Working from the line that contains "et pourrons" down to the last line below, repeat each line exactly.

##############################

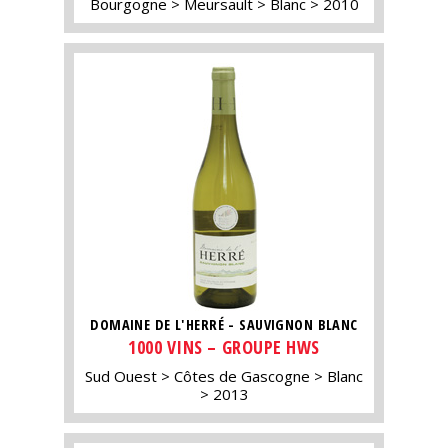
Bourgogne
Meursault
Blanc
2010
DOMAINE DE L'HERRÉ - SAUVIGNON BLANC
1000 VINS – GROUPE HWS
Sud Ouest
Côtes de Gascogne
Blanc
2013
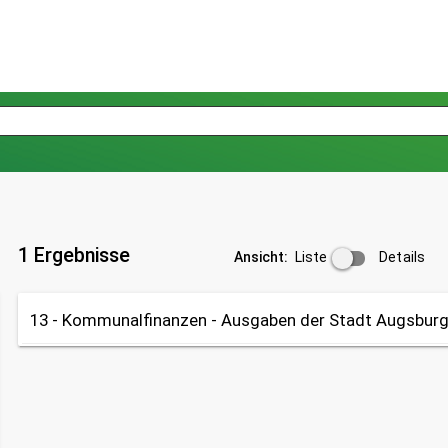
1 Ergebnisse
Liste
Details
Ansicht:
13 - Kommunalfinanzen - Ausgaben der Stadt Augsbur
Tabelle
OpenData
Datenherkunft:
Kämmerei- und Steueramt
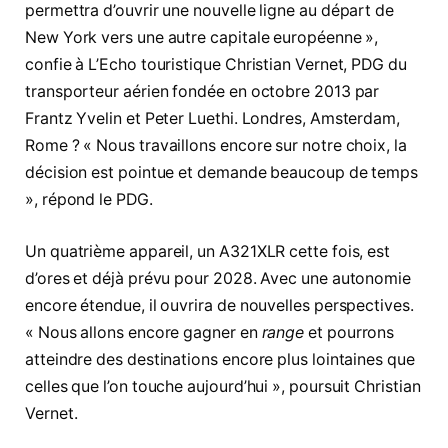
permettra d’ouvrir une nouvelle ligne au départ de
New York vers une autre capitale européenne »,
confie à L’Echo touristique Christian Vernet, PDG du
transporteur aérien fondée en octobre 2013 par
Frantz Yvelin et Peter Luethi. Londres, Amsterdam,
Rome ? « Nous travaillons encore sur notre choix, la
décision est pointue et demande beaucoup de temps
», répond le PDG.
Un quatrième appareil, un A321XLR cette fois, est
d’ores et déjà prévu pour 2028. Avec une autonomie
encore étendue, il ouvrira de nouvelles perspectives.
« Nous allons encore gagner en
range
et pourrons
atteindre des destinations encore plus lointaines que
celles que l’on touche aujourd’hui », poursuit Christian
Vernet.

##############################

» **Answer to this problem**:
et pourrons
atteindre des destinations encore plus lointaines que
celles que l’on touche aujourd’hui », poursuit Christian
Vernet.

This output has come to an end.